Les activités se sont organisées jusqu’à présent autour de deux grands axes :
– Des animations autour de la littérature : accueil et discussions avec des auteurs, des illustrateurs, des plasticiens. Mise en place de résidence d’auteurs.
– L’organisation du festival de littérature jeunesse « La maman des poissons » avec les associations « Après dissipation des brumes matinales », « Centre ressources Molière » et « Belugo ».
Contacts : Librairie Le Haut Quartier 8 rue des orfèvres 34120 PÉZENAS
Tel : 04 67 98 27 41
Email : auxlivrescitoyens@yahoo.fr
Blog : http://auxlivrescitoyens.over-blog.com/

PROCHAINES RENCONTRES :

Abdel Hafed Benotman : 26 février au Cinéma Molière de Pézenas
Marie-Hélène Lafon : 3 mars 15H au château de Roquelune / Pézenas (d’autres informations suivront)

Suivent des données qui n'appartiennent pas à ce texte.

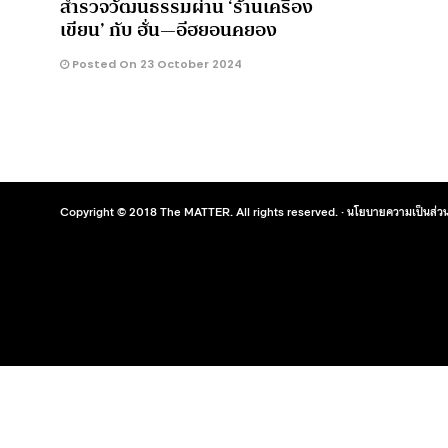
สำรวจวัฒนธรรมผ่าน ‘ร้านเครื่อง
เขียน’ กับ ฮั่น—อีฮยอนคยอง
Posted On 23 October 2024
Copyright © 2018 The MATTER. All rights reserved. ·
นโยบายความเป็นส่วน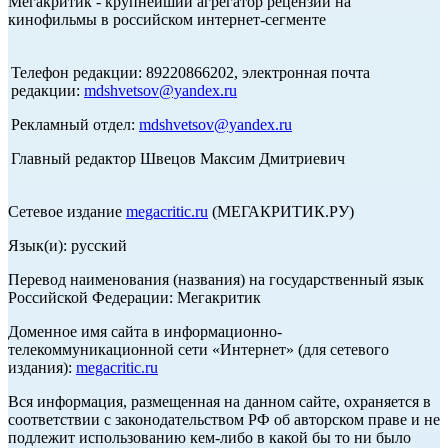
Мегакритик - крупнейший агрегатор рецензий на
кинофильмы в российском интернет-сегменте
Телефон редакции: 89220866202, электронная почта
редакции:
mdshvetsov@yandex.ru
Рекламный отдел:
mdshvetsov@yandex.ru
Главный редактор Швецов Максим Дмитриевич
Сетевое издание
megacritic.ru
(МЕГАКРИТИК.РУ)
Язык(и): русский
Перевод наименования (названия) на государственный язык
Российской Федерации: Мегакритик
Доменное имя сайта в информационно-
телекоммуникационной сети «Интернет» (для сетевого
издания):
megacritic.ru
Вся информация, размещенная на данном сайте, охраняется в
соответствии с законодательством РФ об авторском праве и не
подлежит использованию кем-либо в какой бы то ни было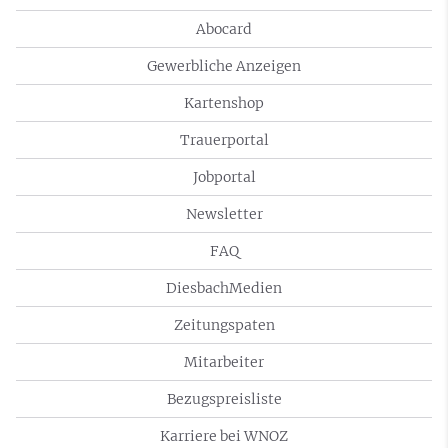
Abocard
Gewerbliche Anzeigen
Kartenshop
Trauerportal
Jobportal
Newsletter
FAQ
DiesbachMedien
Zeitungspaten
Mitarbeiter
Bezugspreisliste
Karriere bei WNOZ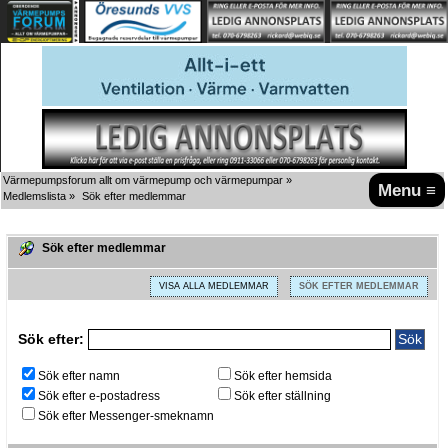
Värmepumpsforum allt om värmepump och värmepumpar
»
Menu ≡
Medlemslista
»
Sök efter medlemmar
Sök efter medlemmar
VISA ALLA MEDLEMMAR
SÖK EFTER MEDLEMMAR
Sök efter:
Sök efter namn
Sök efter hemsida
Sök efter e-postadress
Sök efter ställning
Sök efter Messenger-smeknamn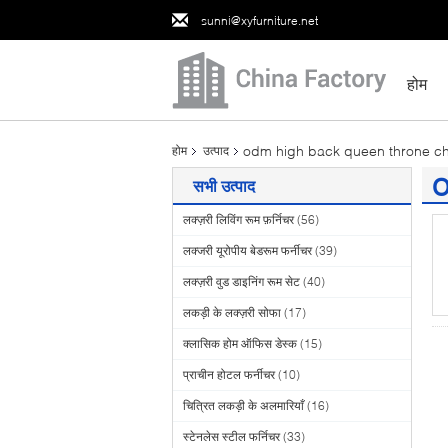
sunni@xyfurniture.net
होम
odm high back queen throne ch
होम
उत्पाद
o
सभी उत्पाद
(1
लक्ज़री लिविंग रूम फ़र्निचर
(56)
लक्जरी यूरोपीय बेडरूम फर्नीचर
(39)
लक्ज़री वुड डाइनिंग रूम सेट
(40)
लकड़ी के लक्ज़री सोफा
(17)
क्लासिक होम ऑफिस डेस्क
(15)
प्राचीन होटल फर्नीचर
(10)
चित्रित लकड़ी के अलमारियाँ
(16)
स्टेनलेस स्टील फर्निचर
(33)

AUTEURS REÇUS DEPUIS 2005 :

Jean-Michel Arroyo, Pierre Astrié, Maurice Attia, Lise Barnéoud, Lilian Bathelot, Karima Berger, Abdel Hafed Benotman, Arno Bertina, Chochana Boukhobza, Fabrice Caro, Dominique Conil, Yves Cusset, Régis Descott, Arthur Dreyfus, Lionel Duroy, Eugène Durif, Jacques Ferrandez, René Frégni, Daniel Frayssinet, Laurent Gaudé, Jacques Gélat, Philippe Grimbert, Xavier Houssin, Eric Hübsch, Marie-Hélène Lafon, Guillaume Lebrun, Claude Marti, Marcus Malte, Carole Martinez, Eric Pessan, Antoine Piazza, Arnauld Pontier, Murielle Renault, Olivia Rosenthal, Marie-Sabine Roger, Marie Rouanet, Yves Rouquette, Akli Tadjer, Nahal Tajadod, Laurence Tardieu, Vincent Tardieu, Marc Trillard, Marc Villemain, Jo Witek.

N’oublions pas également de saluer le travail fourni par la Mairie de Pézenas laissant à disposition cet endroit magique qu’est le Théâtre Historique magnifiquement restauré.